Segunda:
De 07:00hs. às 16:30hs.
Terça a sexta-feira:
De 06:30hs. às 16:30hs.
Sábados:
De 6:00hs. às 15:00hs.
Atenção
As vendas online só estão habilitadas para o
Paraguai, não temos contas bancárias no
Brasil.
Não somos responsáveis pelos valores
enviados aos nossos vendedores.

= = = = =

▸ **DIRECTIONS FOR THIS TASK**: Please repeat each entry. Keep every word the same.

▸ **SOLUTION TO THE PROBLEM**:
Segunda:
De 07:00hs. às 16:30hs.
Terça a sexta-feira:
De 06:30hs. às 16:30hs.
Sábados:
De 6:00hs. às 15:00hs.
Atenção
As vendas online só estão habilitadas para o
Paraguai, não temos contas bancárias no
Brasil.
Não somos responsáveis pelos valores
enviados aos nossos vendedores.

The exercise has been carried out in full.